Exercise.
Identify, in the records below, every line where the string "lumetri" appears, and copy each such line.

Page segmentation data.
*** Block opens ***
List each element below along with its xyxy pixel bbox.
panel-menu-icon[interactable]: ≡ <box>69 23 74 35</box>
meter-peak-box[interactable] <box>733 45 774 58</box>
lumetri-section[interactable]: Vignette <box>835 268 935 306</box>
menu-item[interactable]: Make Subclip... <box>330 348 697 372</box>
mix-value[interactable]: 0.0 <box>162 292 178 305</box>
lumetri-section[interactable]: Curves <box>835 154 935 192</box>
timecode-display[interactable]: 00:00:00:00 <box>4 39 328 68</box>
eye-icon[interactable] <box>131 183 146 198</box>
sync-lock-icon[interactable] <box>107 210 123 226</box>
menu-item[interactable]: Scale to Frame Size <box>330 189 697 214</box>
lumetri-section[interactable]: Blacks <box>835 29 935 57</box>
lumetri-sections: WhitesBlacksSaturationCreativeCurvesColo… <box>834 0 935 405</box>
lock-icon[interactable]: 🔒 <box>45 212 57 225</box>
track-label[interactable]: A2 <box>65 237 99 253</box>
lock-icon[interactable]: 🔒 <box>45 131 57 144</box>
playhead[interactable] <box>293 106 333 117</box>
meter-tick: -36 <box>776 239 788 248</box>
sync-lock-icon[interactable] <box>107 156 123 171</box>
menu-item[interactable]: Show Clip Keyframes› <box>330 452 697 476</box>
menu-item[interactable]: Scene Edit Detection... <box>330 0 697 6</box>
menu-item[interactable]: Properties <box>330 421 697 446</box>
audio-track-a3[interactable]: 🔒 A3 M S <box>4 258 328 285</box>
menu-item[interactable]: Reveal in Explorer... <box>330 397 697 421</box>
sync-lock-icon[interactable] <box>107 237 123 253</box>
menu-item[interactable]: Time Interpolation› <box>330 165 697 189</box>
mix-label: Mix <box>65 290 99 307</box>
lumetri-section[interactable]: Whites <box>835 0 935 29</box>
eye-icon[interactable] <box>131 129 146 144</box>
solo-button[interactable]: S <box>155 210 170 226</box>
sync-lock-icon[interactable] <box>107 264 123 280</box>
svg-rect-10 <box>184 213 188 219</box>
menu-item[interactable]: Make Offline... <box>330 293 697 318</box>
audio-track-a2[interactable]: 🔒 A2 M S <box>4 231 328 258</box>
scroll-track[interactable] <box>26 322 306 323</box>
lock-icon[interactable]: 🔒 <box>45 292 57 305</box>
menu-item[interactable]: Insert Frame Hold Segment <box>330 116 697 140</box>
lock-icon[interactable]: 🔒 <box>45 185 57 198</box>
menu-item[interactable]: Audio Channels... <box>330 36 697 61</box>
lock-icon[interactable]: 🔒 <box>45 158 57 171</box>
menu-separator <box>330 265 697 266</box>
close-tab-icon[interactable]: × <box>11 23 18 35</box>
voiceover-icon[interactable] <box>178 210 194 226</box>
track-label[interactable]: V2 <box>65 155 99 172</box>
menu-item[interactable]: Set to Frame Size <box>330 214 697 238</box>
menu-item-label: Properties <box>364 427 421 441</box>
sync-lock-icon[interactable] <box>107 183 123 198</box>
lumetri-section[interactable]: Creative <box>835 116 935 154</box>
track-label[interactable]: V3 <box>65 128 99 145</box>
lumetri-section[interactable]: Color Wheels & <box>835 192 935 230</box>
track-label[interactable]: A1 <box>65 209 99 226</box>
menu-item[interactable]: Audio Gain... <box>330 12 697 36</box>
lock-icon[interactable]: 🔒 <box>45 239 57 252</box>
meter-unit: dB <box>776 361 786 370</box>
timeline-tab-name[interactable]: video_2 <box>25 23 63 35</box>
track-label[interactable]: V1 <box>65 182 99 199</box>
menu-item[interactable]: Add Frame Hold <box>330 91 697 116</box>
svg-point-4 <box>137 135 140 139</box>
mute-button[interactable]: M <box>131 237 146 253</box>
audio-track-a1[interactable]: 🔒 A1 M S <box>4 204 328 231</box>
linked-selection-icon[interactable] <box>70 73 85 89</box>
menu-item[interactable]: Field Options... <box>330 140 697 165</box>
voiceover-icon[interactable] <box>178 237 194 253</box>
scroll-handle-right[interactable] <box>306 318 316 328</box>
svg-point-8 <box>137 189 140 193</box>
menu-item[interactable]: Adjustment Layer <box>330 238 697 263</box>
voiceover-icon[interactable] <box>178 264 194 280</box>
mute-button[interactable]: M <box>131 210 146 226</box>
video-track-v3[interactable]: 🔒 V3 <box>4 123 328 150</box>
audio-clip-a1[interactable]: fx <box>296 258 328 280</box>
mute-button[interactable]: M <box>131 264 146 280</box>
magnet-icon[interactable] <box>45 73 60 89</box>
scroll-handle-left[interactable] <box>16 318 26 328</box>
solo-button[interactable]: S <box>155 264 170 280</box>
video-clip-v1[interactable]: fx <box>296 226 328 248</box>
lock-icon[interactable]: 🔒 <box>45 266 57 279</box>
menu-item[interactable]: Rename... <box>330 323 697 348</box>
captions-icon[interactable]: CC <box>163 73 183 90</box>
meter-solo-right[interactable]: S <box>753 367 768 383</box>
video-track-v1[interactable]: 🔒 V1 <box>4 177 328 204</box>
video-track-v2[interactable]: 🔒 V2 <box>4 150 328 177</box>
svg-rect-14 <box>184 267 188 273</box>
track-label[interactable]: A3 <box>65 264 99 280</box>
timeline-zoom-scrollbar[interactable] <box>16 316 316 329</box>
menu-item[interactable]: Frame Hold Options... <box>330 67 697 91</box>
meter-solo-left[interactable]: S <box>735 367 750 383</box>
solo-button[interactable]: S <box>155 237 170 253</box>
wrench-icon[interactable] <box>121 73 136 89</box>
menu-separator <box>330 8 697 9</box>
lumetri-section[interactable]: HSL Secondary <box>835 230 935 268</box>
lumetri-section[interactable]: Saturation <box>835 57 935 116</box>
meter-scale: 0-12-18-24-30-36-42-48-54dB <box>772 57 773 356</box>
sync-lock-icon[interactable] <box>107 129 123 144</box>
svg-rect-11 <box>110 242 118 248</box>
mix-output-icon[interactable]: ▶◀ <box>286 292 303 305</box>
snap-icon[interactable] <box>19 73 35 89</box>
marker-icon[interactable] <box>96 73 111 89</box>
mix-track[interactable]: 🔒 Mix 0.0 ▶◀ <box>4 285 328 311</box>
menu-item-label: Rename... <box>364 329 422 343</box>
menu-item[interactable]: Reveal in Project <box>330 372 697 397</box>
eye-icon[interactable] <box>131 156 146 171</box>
*** Block closes ***
Task response.
lumetri-section[interactable]: Vignette <box>835 268 935 306</box>
lumetri-section[interactable]: Curves <box>835 154 935 192</box>
lumetri-section[interactable]: Blacks <box>835 29 935 57</box>
lumetri-sections: WhitesBlacksSaturationCreativeCurvesColo… <box>834 0 935 405</box>
lumetri-section[interactable]: Whites <box>835 0 935 29</box>
lumetri-section[interactable]: Creative <box>835 116 935 154</box>
lumetri-section[interactable]: Color Wheels & <box>835 192 935 230</box>
lumetri-section[interactable]: HSL Secondary <box>835 230 935 268</box>
lumetri-section[interactable]: Saturation <box>835 57 935 116</box>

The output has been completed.